It is a curious thing, the death of a loved one. We all know that our time in this world is limited, and that eventually all of us will end up under some sheet, never to wake up. And yet it is always a surprise when it happens to someone we know. It is like walking up the stairs to your bedroom in the dark, and thinking there is one more stair than there is. Your foot falls down, through the air, and there is a sickly feeling of dark surprise as you try and readjust the way you thought of things.
We've been California bound for much of the year. Even though it might have seemed we were headed elsewhere, we were pointing our wheels toward California, where Scott's parents have a farmhouse and a couple acres of oranges they lost to the drought. We've been looking forward to making this stop for a while. We have a new album coming out in February (have we told you about that yet?) and we are so excited to release it. But we needed a little time and space to do so. Luckily Scott's mom and dad have historically liked having us around and with all of this temperate California weather, it seemed like a good place for this teeny tiny camper dwelling duo to land for a little while.

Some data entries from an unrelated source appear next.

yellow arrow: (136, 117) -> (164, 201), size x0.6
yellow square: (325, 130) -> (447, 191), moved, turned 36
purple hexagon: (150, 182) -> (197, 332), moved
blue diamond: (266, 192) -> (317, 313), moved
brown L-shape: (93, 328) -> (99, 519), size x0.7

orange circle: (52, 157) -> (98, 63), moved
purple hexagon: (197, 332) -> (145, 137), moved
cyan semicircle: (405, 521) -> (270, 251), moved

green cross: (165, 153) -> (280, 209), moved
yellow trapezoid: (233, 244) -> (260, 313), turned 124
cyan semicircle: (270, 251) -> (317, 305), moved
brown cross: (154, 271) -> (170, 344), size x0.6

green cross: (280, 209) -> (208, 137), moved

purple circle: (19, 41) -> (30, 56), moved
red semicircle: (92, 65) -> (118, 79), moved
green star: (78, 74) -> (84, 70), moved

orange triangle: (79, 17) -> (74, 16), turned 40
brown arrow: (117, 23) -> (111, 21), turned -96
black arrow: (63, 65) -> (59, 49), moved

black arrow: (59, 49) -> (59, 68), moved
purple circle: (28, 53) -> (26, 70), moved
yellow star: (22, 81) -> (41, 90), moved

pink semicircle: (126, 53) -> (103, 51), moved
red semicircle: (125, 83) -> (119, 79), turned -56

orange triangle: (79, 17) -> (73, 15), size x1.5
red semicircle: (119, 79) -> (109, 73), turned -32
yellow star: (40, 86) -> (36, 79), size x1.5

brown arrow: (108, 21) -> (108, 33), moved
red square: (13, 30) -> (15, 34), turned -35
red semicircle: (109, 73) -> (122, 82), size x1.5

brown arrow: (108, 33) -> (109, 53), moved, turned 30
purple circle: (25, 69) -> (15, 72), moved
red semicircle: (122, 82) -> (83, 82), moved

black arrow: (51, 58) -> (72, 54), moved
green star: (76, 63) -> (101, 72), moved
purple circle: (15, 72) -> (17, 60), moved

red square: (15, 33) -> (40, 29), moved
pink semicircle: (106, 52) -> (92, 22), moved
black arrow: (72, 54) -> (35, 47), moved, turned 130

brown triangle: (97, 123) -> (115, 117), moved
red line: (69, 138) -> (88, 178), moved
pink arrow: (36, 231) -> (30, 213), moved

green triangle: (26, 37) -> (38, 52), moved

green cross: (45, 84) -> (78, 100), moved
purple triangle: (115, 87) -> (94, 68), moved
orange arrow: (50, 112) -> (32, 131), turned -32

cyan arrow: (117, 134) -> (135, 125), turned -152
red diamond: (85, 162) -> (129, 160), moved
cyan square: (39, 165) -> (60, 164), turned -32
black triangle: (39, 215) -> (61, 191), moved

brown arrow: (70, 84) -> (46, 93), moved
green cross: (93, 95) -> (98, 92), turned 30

It's the same way with a year as it is with a road trip, I guess; at some point it will end. There is a sort of inevitability to it's ending and a natural order that takes over even if you're doing everything in your will to stop it. Every story needs an ending. You can feel it in your hands and you know it's coming when there are fewer pages to turn. Sometimes it's not that it ends that is surprising, but the way in which it happens.
We felt that way with Butter growing older. I think we started feeling her age before we knew what to call it or how to accept it. She was eight, by our best guess, and for a bullmastiff, that's geriatric. In a lot of ways she still acted like a young dog; even on her last day she chased a small dog around the dog park. But she was getting old, graying and getting a little slower. Her trip was ending and we could see that. But we didn't know she would go so soon, on an overcast day in Portland, Oregon, because she got a piece of bone stuck in her esophagus. We were in shock, and still are.